Но тренер уже уходил прочь, удалялась его статная фигура и длинные волосы колыхались в такт пружинистому легкому шагу.
Мальчишка еще сильнее надул губы и смотрел в его широкую спину, нахохлившись, исподлобья. Он уже жалел, что дернуло его за язык… Взрослые сами бы разобрались. А вот как теперь без тренера? Сева говорил, что бодибилдинг — штука серьезная, строгая система нужна. Он потрогал свои бицепсы — они еще только наливались силой, не закаменели — и вздохнул.
Сева же, едва отошел от мальчишки, понял, что так радостно начавшийся день испорчен начисто. Пьяный водопроводчик не выходил из головы. Хорошо, если только пошумит, — а ну как вздумает жаловаться… Скандалу не оберешься. До спорткомитета дойдет, того и гляди персональное дело раздуют. А круиз? Боже мой, все же сорваться может!.. Сердце зашлось от этой мысли. Эх, надо было послать пацана поразведать, что там и как.
Он быстро пошел назад, но мальчишки и след простыл. Томись теперь от неизвестности.
Сева и предположить не мог, на что решится Петькин отец.
9
Слесарь Воробьев заявился вечером пьяный и Петьку с собой привел. У сына лицо было зареванное, припухло, синяк темнел под глазом, он голову не поднимал, угрюмо смотрел в пол и наверное дал бы деру, не держи его отец крепко за руку.
— Это который тут Сева? — спросил Воробьев решительно и угрожающе, когда Кирилл Артемович открыл дверь.
— А что вам собственно надо? — в свою очередь поинтересовался хозяин, но отступил перед напором непрошенного гостя, шагнувшего в квартиру и сына втащившего за собой. — Сева! — крикнул он, оглянувшись растерянно. — Тебя!
Сева вышел в переднюю и все понял.
— Вы чего? — сразу перешел он в атаку. — Вам что здесь надо? Сына избили, теперь по чужим квартирам шляетесь в пьяном виде…
— Ты погоди, — вдруг совсем миролюбиво произнес слесарь и крупной своей ладонью потряс, — кричать не будем. Ты, значит, и есть Сева. Хор-рошо.
В дверях появилась встревоженная Наталья Сергеевна, за ней Борис выглядывал, и все выжидательно смотрели на пьяного Воробьева и на понурого Петьку, стараясь понять, что происходит. Один только Сева ясности не жаждал и стремился подавить агрессивные намерения водопроводчика, осмеять и выдворить из квартиры.

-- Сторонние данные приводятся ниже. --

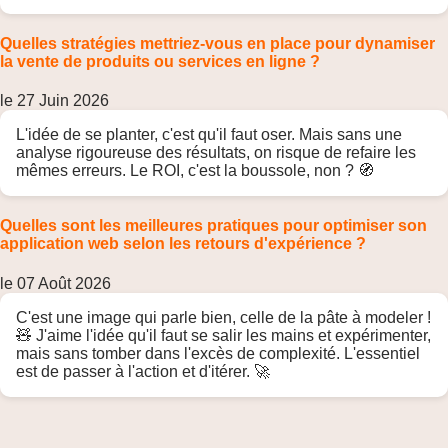
Quelles stratégies mettriez-vous en place pour dynamiser
la vente de produits ou services en ligne ?
le 27 Juin 2026
L'idée de se planter, c'est qu'il faut oser. Mais sans une
analyse rigoureuse des résultats, on risque de refaire les
mêmes erreurs. Le ROI, c'est la boussole, non ? 🧭
Quelles sont les meilleures pratiques pour optimiser son
application web selon les retours d'expérience ?
le 07 Août 2026
C'est une image qui parle bien, celle de la pâte à modeler !
🧸 J'aime l'idée qu'il faut se salir les mains et expérimenter,
mais sans tomber dans l'excès de complexité. L'essentiel
est de passer à l'action et d'itérer. 🚀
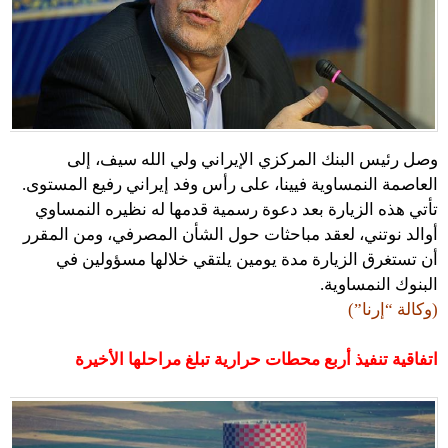
وصل رئيس البنك المركزي الإيراني ولي الله سيف، إلى
العاصمة النمساوية فيينا، على رأس وفد إيراني رفيع المستوى.
تأتي هذه الزيارة بعد دعوة رسمية قدمها له نظيره النمساوي
أوالد نوتني، لعقد مباحثات حول الشأن المصرفي، ومن المقرر
أن تستغرق الزيارة مدة يومين يلتقي خلالها مسؤولين في
البنوك النمساوية.
(وكالة “إرنا”)
اتفاقية تنفيذ أربع محطات حرارية تبلغ مراحلها الأخيرة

— Мы слушать вас не хотим! — все повышал он голос, заслоняя Воробьевых от домочадцев. — А тебе, Петя, стыдно должно быть. Мне все рассказали, все! Я никогда больше с такими людьми никаких дел иметь не буду. Вам силы, время отдаешь, а вместо благодарности одни только неприятности. Так что давайте отсюда! Давайте, давайте!
Он грудью пошел на них, но Воробьев кряжист был, могуч, на ногах стоял крепко, хоть и пьяный, и от своего отступать не собирался, не для того шел.